November festival records its largest profit
The Convention and Arena Authority and Showspan Inc. will continue to co-produce the International Wine, Beer and Food Festival for at least another three years through 2014.
The annual event that began in 2008 recorded its largest profit ever last November at $33,656, meaning the CAA and Showspan each netted $16,828 for the three-day festival held in the Steelcase Ballroom at DeVos Place. The previous record surplus was $31,886 in 2009. The 2011 event also was the most expensive to produce at $250,161.

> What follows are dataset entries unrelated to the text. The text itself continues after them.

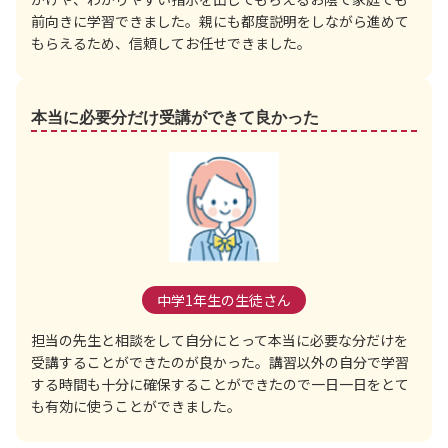
前向きに学習できました。親にも都度説明をしながら進めて
もらえるため、信頼してお任せできました。
本当に必要分だけ受講ができて良かった
中学1年生の生徒さん
担当の先生と相談をして自分にとって本当に必要な分だけを
受講することができたのが良かった。講習以外の自分で学習
する時間も十分に確保することができたので一日一日をとて
も有効に使うことができました。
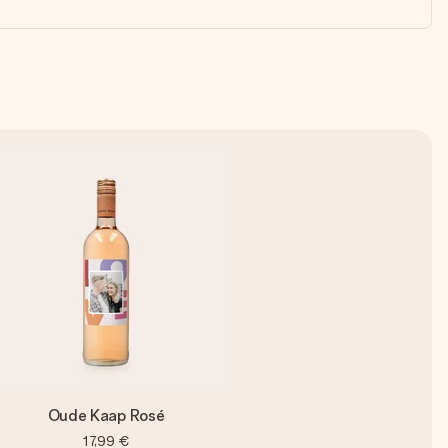
Oude Kaap Rosé
17,99 €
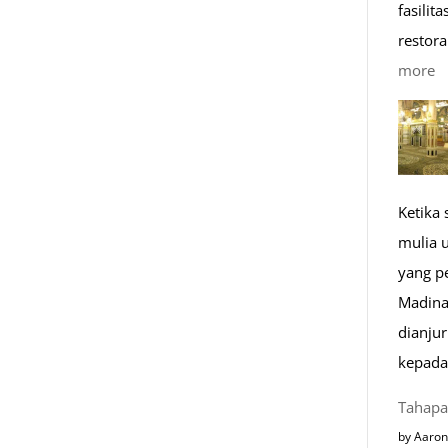
fasilit
restora
:
more
1
K
R
M
Ketika
di
mulia 
E
yang p
Madina
dianju
kepada
Tahapa
by Aaron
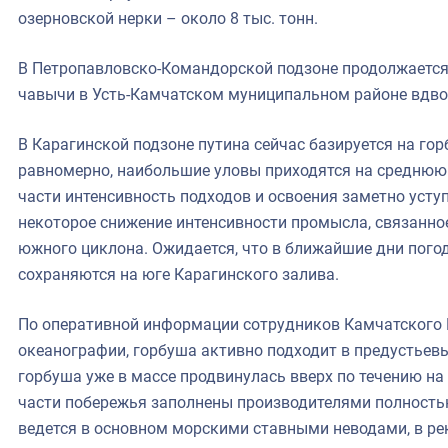
озерновской нерки – около 8 тыс. тонн.
В Петропавловско-Командорской подзоне продолжается
чавычи в Усть-Камчатском муниципальном районе вдвое
В Карагинской подзоне путина сейчас базируется на го
равномерно, наибольшие уловы приходятся на среднюю 
части интенсивность подходов и освоения заметно усту
некоторое снижение интенсивности промысла, связанно
южного циклона. Ожидается, что в ближайшие дни пого
сохраняются на юге Карагинского залива.
По оперативной информации сотрудников Камчатского 
океанографии, горбуша активно подходит в предустьевы
горбуша уже в массе продвинулась вверх по течению на 
части побережья заполнены производителями полность
ведется в основном морскими ставными неводами, в ре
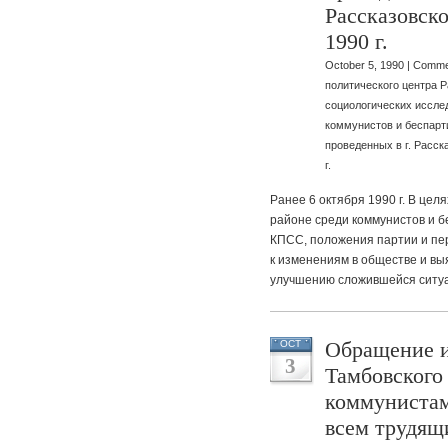
Рассказовско
1990 г.
October 5, 1990 |
Comme
политического центра Р
социологических иссле
коммунистов и беспарти
проведенных в г. Расск
г.
Ранее 6 октября 1990 г. В цел
районе среди коммунистов и б
КПСС, положения партии и пе
к изменениям в обществе и в
улучшению сложившейся ситуа
Обращение и
OCT
3
Тамбовского
коммунистам
всем трудящ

“We went up a couple of thousand dollars in the profit,” said Henri Boucher, Showspan vice president. He added that he wasn’t disappointed with the event’s return but had expected more. Boucher said last year’s festival was more expensive to produce because the region’s craft beer makers were officially added to the lineup, and much of the marketing material, such as the downtown banners, had to be changed.
“We’re pleased to announce, though, the show made money,” he said.

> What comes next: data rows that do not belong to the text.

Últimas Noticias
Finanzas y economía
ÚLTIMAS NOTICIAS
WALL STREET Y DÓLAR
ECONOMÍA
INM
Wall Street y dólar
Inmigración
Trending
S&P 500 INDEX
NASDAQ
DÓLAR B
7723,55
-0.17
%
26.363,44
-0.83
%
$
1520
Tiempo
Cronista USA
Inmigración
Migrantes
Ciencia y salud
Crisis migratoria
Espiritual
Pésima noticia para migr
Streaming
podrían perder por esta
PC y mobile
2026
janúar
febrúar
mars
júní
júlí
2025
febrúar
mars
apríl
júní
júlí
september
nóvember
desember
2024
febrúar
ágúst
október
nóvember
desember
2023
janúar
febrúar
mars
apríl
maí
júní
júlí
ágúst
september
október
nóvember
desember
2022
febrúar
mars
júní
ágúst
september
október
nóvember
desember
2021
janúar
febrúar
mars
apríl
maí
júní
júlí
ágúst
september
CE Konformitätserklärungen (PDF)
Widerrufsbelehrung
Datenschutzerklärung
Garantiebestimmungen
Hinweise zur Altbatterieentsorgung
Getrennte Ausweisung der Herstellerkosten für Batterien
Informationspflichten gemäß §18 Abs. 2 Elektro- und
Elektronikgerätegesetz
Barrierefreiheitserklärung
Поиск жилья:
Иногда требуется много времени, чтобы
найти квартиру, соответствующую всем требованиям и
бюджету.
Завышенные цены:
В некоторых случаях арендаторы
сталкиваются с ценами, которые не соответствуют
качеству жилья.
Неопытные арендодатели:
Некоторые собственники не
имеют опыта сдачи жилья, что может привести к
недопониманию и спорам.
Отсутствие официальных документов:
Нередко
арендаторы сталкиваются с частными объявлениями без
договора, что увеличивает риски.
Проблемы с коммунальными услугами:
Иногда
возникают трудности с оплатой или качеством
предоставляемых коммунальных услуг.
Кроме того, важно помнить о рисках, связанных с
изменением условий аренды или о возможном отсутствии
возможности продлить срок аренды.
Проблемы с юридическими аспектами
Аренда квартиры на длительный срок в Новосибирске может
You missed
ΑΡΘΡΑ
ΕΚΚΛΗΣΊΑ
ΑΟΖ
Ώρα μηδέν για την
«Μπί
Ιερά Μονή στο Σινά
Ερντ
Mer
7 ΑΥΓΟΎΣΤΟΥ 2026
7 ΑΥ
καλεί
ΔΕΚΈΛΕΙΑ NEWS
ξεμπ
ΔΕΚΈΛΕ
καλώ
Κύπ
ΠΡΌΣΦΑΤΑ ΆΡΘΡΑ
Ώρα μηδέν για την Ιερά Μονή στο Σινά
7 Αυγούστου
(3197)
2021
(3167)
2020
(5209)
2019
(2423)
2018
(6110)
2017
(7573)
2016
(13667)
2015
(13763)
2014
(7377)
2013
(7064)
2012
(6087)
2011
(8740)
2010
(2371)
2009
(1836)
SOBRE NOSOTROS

Boucher said attendance totaled 12,000 last November, up by 12 percent from 2010. Sixty percent came on Saturday and two-thirds came during evening hours. “I think we can get up to 15,000 next year,” said Boucher. The 2011 festival extended its hours to 10 p.m. on Thursday and Friday, and Boucher said the show will be open until 10 p.m. on Saturday this year, too.

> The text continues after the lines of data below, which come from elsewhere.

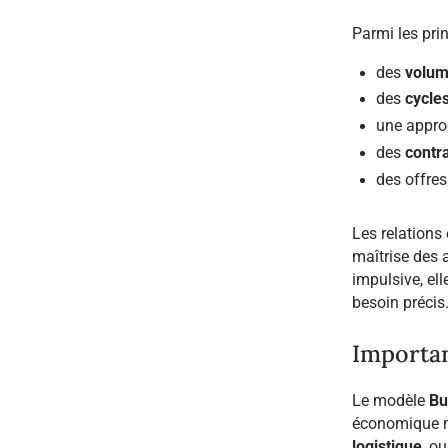
Parmi les pri
des
volum
des
cycles
une appro
des
contra
des offres
Les relations
maîtrise des 
impulsive, ell
besoin précis
Importa
Le modèle
Bu
économique m
logistique
, o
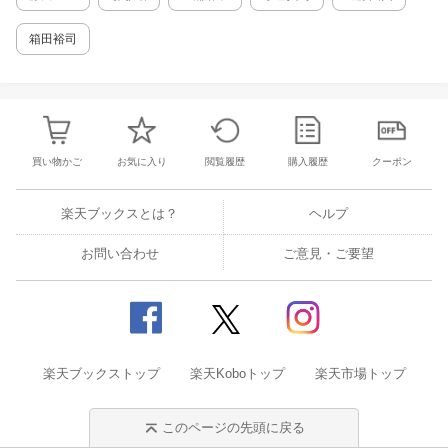
箱田裕司
買い物かご
お気に入り
閲覧履歴
購入履歴
クーポン
楽天ブックスとは？
ヘルプ
お問い合わせ
ご意見・ご要望
楽天ブックストップ
楽天Koboトップ
楽天市場トップ
このページの先頭に戻る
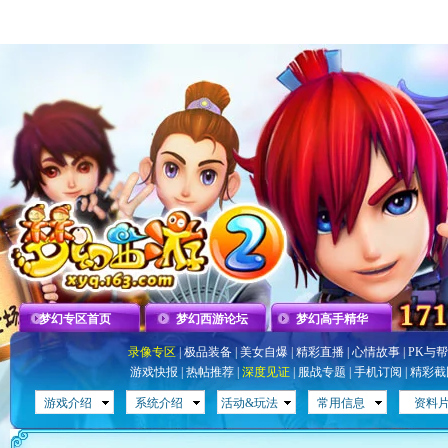
梦幻专区首页
梦幻西游论坛
梦幻高手精华
录像专区
|
极品装备
|
美女自爆
|
精彩直播
|
心情故事
|
PK与
游戏快报
|
热帖推荐
|
深度见证
|
服战专题
|
手机订阅
|
精彩截
游戏介绍
系统介绍
活动&玩法
常用信息
资料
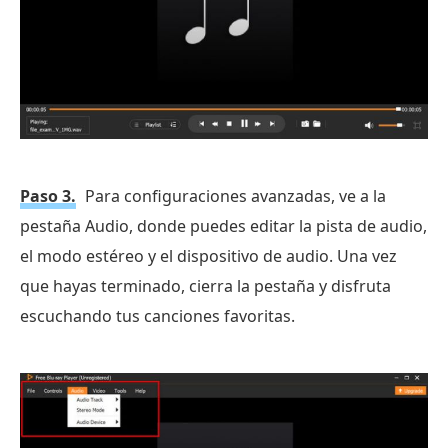
Paso 3.
Para configuraciones avanzadas, ve a la
pestaña Audio, donde puedes editar la pista de audio,
el modo estéreo y el dispositivo de audio. Una vez
que hayas terminado, cierra la pestaña y disfruta
escuchando tus canciones favoritas.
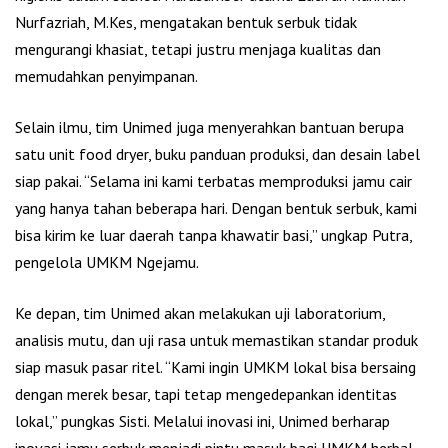
Nurfazriah, M.Kes, mengatakan bentuk serbuk tidak
mengurangi khasiat, tetapi justru menjaga kualitas dan
memudahkan penyimpanan.
Selain ilmu, tim Unimed juga menyerahkan bantuan berupa
satu unit food dryer, buku panduan produksi, dan desain label
siap pakai. “Selama ini kami terbatas memproduksi jamu cair
yang hanya tahan beberapa hari. Dengan bentuk serbuk, kami
bisa kirim ke luar daerah tanpa khawatir basi,” ungkap Putra,
pengelola UMKM Ngejamu.
Ke depan, tim Unimed akan melakukan uji laboratorium,
analisis mutu, dan uji rasa untuk memastikan standar produk
siap masuk pasar ritel. “Kami ingin UMKM lokal bisa bersaing
dengan merek besar, tapi tetap mengedepankan identitas
lokal,” pungkas Sisti. Melalui inovasi ini, Unimed berharap
inovasi jamu serbuk menjadi pintu masuk bagi UMKM herbal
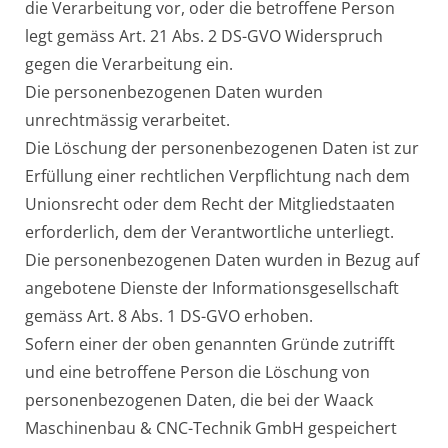
die Verarbeitung vor, oder die betroffene Person
legt gemäss Art. 21 Abs. 2 DS-GVO Widerspruch
gegen die Verarbeitung ein.
Die personenbezogenen Daten wurden
unrechtmässig verarbeitet.
Die Löschung der personenbezogenen Daten ist zur
Erfüllung einer rechtlichen Verpflichtung nach dem
Unionsrecht oder dem Recht der Mitgliedstaaten
erforderlich, dem der Verantwortliche unterliegt.
Die personenbezogenen Daten wurden in Bezug auf
angebotene Dienste der Informationsgesellschaft
gemäss Art. 8 Abs. 1 DS-GVO erhoben.
Sofern einer der oben genannten Gründe zutrifft
und eine betroffene Person die Löschung von
personenbezogenen Daten, die bei der Waack
Maschinenbau & CNC-Technik GmbH gespeichert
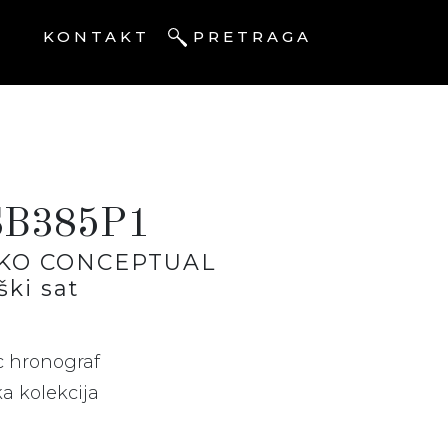
I
KONTAKT
PRETRAGA
SB385P1
IKO CONCEPTUAL
ki sat
c hronograf
a kolekcija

About 125 exhibitors took part in the 2011 event.
“They’re essentially selling their product by the ounce and this is an incentive for them to bring their best stuff — and there’s a lot of people that come because of that,” said Boucher. “We feel if we stay at 12 to 14 restaurants, we’ll be fine.”
Boucher said the average age of a festival attendee in November was 41, slightly younger than the crowd that goes to other Showspan events such as the International Auto Show and the Home and Garden Show, where the average attendee is 45.
“It doesn’t bring to the bottom line what most events do, and it’s extremely time intensive,” said Boucher of the festival. “But we enjoy putting it on.”
At the halfway point in the fiscal year, DeVos Place was $426,500 in the red. A year ago at the six-month mark, the building had lost $519,000. In contrast, Van Andel Arena had a surplus of $367,000 for the first half, which compares to the $71,000 deficit the building faced at the same point in 2011.
Nine concerts played the arena during the first six months, for $783,626 in event income or 68 percent of the building’s total event revenue.
“The average concert revenue has not been quite where we expected it,” said SMG Director of Finance Chris Machuta.
Thirteen concerts were budgeted for the first six months, and event income from those shows was expected to top $1 million by the end of December. Machuta said at least two more concerts had to be booked over the remaining months for the budget expectations to be reached.
The CAA agreed to allocate $50,000 to the design of Lyon Street from Monroe Avenue to the Grand River. The board is participating in the reconstruction of the block-long street — which runs between the south side of DeVos Place and the north side of the Amway Grand Plaza Hotel — with the Downtown Development Authority, the Windquest Group and the hotel. The work is to be done next year.
“This makes a great deal of sense to me,” said CAA Chairman Steven Heacock. He added that the board will get a snowmelt system for the entrance to the convention center’s underground parking garage at a reduced cost because of the project’s partnership.
The CAA also allocated an additional $40,000 to its Community Inclusive Group, which will use the funds to bring shows here that have special appeal to minorities. The board had included $50,000 for the CIG in this year’s budget.